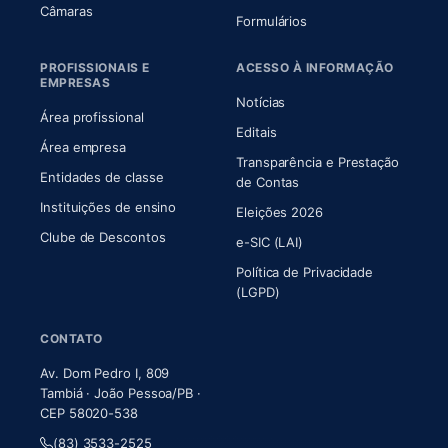
(abre em nova aba)
Câmaras
Formulários
PROFISSIONAIS E
ACESSO À INFORMAÇÃO
EMPRESAS
Notícias
Área profissional
Editais
Área empresa
Transparência e Prestação
Entidades de classe
(abre em nova aba)
de Contas
Instituições de ensino
Eleições 2026
Clube de Descontos
e-SIC (LAI)
Política de Privacidade
(LGPD)
CONTATO
Av. Dom Pedro I, 809
Tambiá · João Pessoa/PB ·
CEP 58020-538
(83) 3533-2525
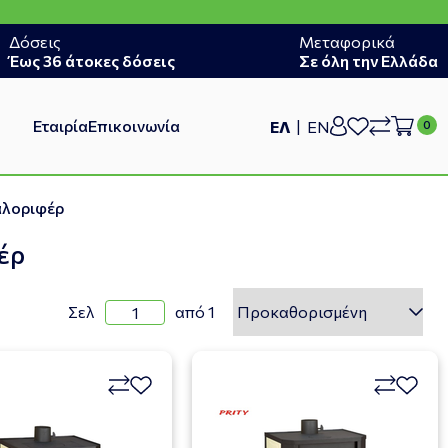
Δόσεις
Μεταφορικά
Έως 36 άτοκες δόσεις
Σε όλη την Ελλάδα
Εταιρία
Επικοινωνία
ΕΛ
EN
αλοριφέρ
έρ
Σελ
από 1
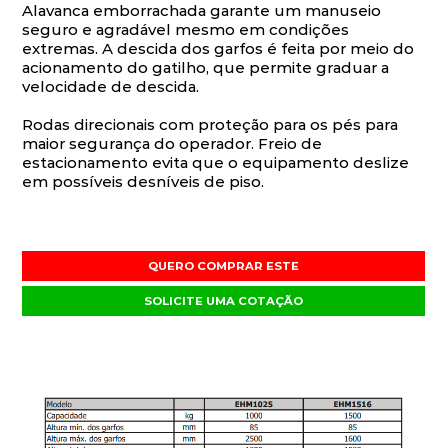
Alavanca emborrachada garante um manuseio
seguro e agradável mesmo em condições
extremas. A descida dos garfos é feita por meio do
acionamento do gatilho, que permite graduar a
velocidade de descida.
Rodas direcionais com proteção para os pés para
maior segurança do operador. Freio de
estacionamento evita que o equipamento deslize
em possíveis desníveis de piso.
QUERO COMPRAR ESTE
SOLICITE UMA COTAÇÃO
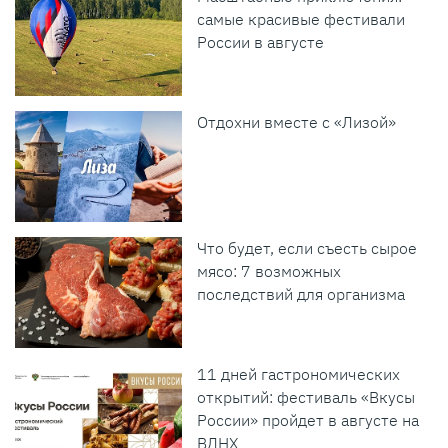
самые красивые фестивали
России в августе
Отдохни вместе с «Лизой»
Что будет, если съесть сырое
мясо: 7 возможных
последствий для организма
11 дней гастрономических
открытий: фестиваль «Вкусы
России» пройдет в августе на
ВДНХ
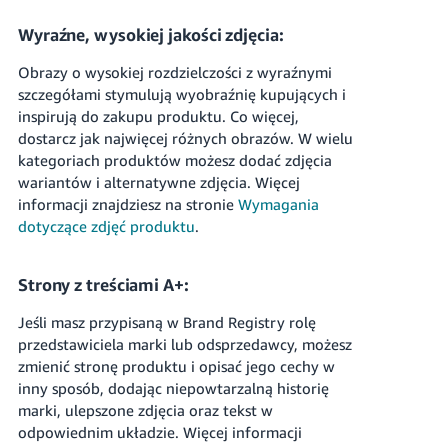
Wyraźne, wysokiej jakości zdjęcia:
Obrazy o wysokiej rozdzielczości z wyraźnymi
szczegółami stymulują wyobraźnię kupujących i
inspirują do zakupu produktu. Co więcej,
dostarcz jak najwięcej różnych obrazów. W wielu
kategoriach produktów możesz dodać zdjęcia
wariantów i alternatywne zdjęcia.
Więcej
informacji znajdziesz na stronie
Wymagania
dotyczące zdjęć produktu
.
Strony z treściami A+:
Jeśli masz przypisaną w Brand Registry rolę
przedstawiciela marki lub odsprzedawcy, możesz
zmienić stronę produktu i opisać jego cechy w
inny sposób, dodając niepowtarzalną historię
marki, ulepszone zdjęcia oraz tekst w
odpowiednim układzie. Więcej informacji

━━━━━━━━━━━━━━━━

Transcribe the listing exactly; omit all images.

EXERCISE OUTPUT:
(abre em nova aba)
Câmaras
Formulários
PROFISSIONAIS E
ACESSO À INFORMAÇÃO
EMPRESAS
Notícias
Área profissional
Editais
Área empresa
Transparência e Prestação
Entidades de classe
(abre em nova aba)
de Contas
Instituições de ensino
Eleições 2026
Clube de Descontos
e-SIC (LAI)
Política de Privacidade
(LGPD)
CONTATO
Av. Dom Pedro I, 809
Tambiá · João Pessoa/PB ·
CEP 58020-538
(83) 3533-2525
Δόσεις
Μεταφορικά
Έως 36 άτοκες δόσεις
Σε όλη την Ελλάδα
Εταιρία
Επικοινωνία
ΕΛ
EN
αλοριφέρ
έρ
Σελ
από 1
Alavanca emborrachada garante um manuseio
seguro e agradável mesmo em condições
extremas. A descida dos garfos é feita por meio do
acionamento do gatilho, que permite graduar a
velocidade de descida.
Rodas direcionais com proteção para os pés para
maior segurança do operador. Freio de
estacionamento evita que o equipamento deslize
em possíveis desníveis de piso.
QUERO COMPRAR ESTE
SOLICITE UMA COTAÇÃO
самые красивые фестивали
России в августе
Отдохни вместе с «Лизой»
Что будет, если съесть сырое
мясо: 7 возможных
последствий для организма
11 дней гастрономических
открытий: фестиваль «Вкусы
России» пройдет в августе на
ВДНХ
Wyraźne, wysokiej jakości zdjęcia:
Obrazy o wysokiej rozdzielczości z wyraźnymi
szczegółami stymulują wyobraźnię kupujących i
inspirują do zakupu produktu. Co więcej,
dostarcz jak najwięcej różnych obrazów. W wielu
kategoriach produktów możesz dodać zdjęcia
wariantów i alternatywne zdjęcia.
Więcej
informacji znajdziesz na stronie
Wymagania
dotyczące zdjęć produktu
.
Strony z treściami A+:
Jeśli masz przypisaną w Brand Registry rolę
przedstawiciela marki lub odsprzedawcy, możesz
zmienić stronę produktu i opisać jego cechy w
inny sposób, dodając niepowtarzalną historię
marki, ulepszone zdjęcia oraz tekst w
odpowiednim układzie. Więcej informacji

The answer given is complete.